At the quarter-final stage, Poborský provided two more assists as the Czech side defeated Denmark 3–0, with all of the goals coming in the second half. In the 49th minute, Jan Koller converted his corner, scoring the first goal. In the 63rd minute, a Poborský through ball found Milan Baroš, who doubled their team's advantage. Baroš later scored his second goal of the match. In the semi-finals, Czechia played against Greece; the game was Poborský's 99th for his national team. Although Poborský created two chances, the Czech Republic failed to score and lost the match after defender Traianos Dellas scored a silver goal for Greece in extra time.

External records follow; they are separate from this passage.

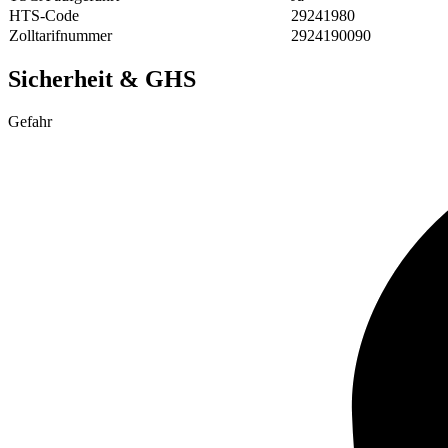
HTS-Code
29241980
Zolltarifnummer
2924190090
Sicherheit & GHS
Gefahr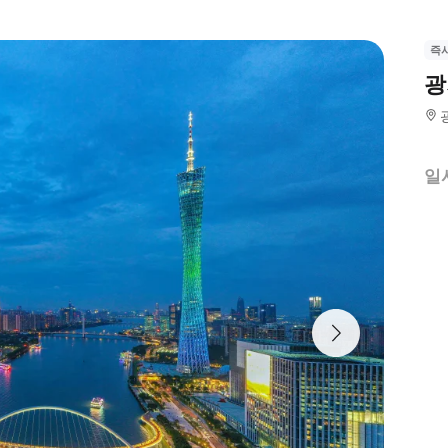
즉
광
일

=== Other international matches===
Poborský was included in the Czech national squad for the 1997 FIFA Confederations Cup and 2006 World Cup. Following the 2006 World Cup, he announced his retirement from international football, having scored eight goals and made 118 appearances for his national team, a record at the time.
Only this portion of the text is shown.